---------- INFORMATION GIVEN ----------
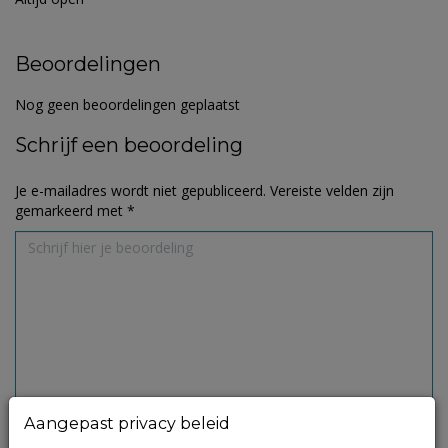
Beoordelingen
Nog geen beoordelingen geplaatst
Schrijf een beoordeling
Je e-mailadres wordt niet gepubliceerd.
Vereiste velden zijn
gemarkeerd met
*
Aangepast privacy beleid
----------
---------- INFORMATION GIVEN ----------
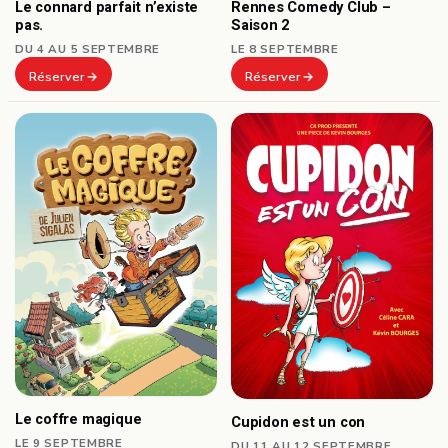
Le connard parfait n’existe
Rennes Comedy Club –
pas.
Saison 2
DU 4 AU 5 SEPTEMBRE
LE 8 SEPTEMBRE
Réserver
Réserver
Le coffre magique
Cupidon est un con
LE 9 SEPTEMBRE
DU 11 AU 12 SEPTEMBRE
----------
[TASK ITEM]: Above are the records. Copy the lines beginning at the one that has "Schrijf een beoordeling" and ending with the one that has "Aangepast privacy beleid", unchanged.

[TASK OUTPUT]:
Schrijf een beoordeling
Je e-mailadres wordt niet gepubliceerd.
Vereiste velden zijn
gemarkeerd met
*
Aangepast privacy beleid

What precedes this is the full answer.